%%
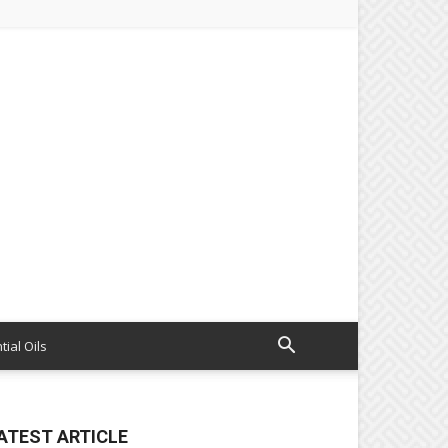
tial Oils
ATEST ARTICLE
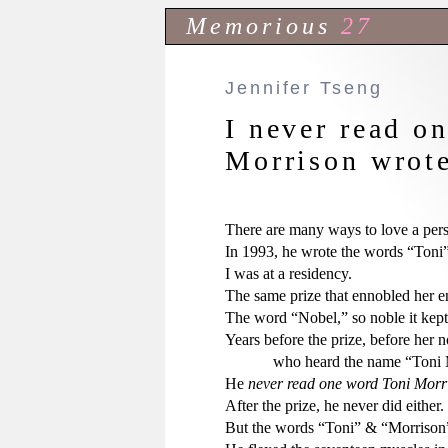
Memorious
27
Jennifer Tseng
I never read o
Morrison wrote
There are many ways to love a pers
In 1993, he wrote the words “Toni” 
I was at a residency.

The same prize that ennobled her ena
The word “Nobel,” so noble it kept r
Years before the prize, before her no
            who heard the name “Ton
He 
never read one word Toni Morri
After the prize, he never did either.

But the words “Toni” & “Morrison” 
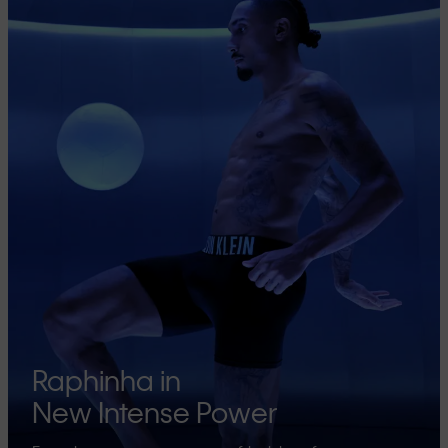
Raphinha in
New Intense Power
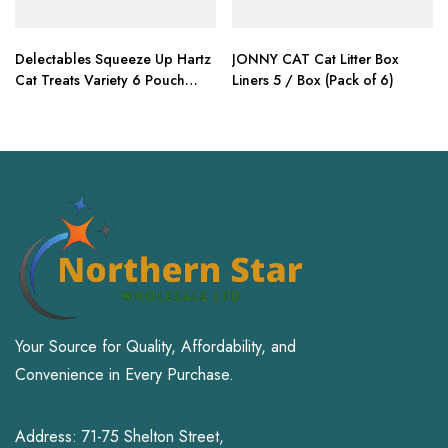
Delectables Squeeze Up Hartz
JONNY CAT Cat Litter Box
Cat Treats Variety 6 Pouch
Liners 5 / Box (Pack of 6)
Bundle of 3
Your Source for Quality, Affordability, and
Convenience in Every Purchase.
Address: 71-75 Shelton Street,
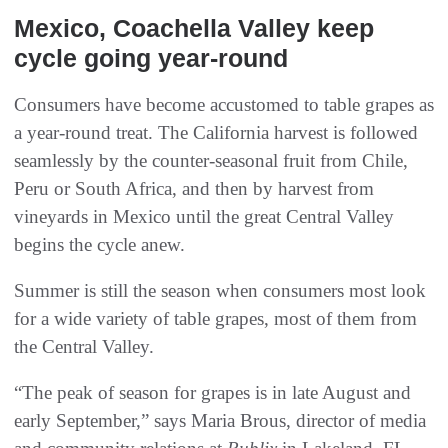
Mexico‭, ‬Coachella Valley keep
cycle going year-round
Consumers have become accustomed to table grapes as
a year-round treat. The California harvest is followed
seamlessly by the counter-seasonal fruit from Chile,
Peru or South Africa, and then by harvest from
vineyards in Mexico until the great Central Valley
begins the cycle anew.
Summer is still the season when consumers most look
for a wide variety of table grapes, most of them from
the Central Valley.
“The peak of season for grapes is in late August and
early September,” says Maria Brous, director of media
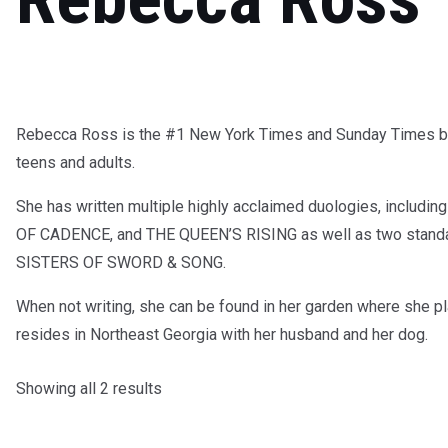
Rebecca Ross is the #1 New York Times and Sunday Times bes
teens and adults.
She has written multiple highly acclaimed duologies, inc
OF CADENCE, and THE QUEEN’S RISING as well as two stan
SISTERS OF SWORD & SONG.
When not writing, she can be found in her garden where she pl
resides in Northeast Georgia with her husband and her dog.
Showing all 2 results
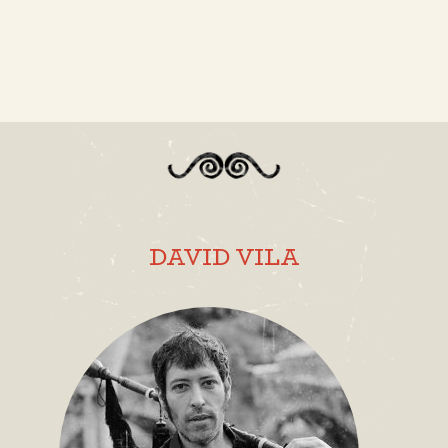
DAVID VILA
%%
Problem to solve:
Read the lines above. Gather those in which the string "from" is found.

Reply to the exercise:
seamlessly by the counter-seasonal fruit from Chile,
Peru or South Africa, and then by harvest from
for a wide variety of table grapes, most of them from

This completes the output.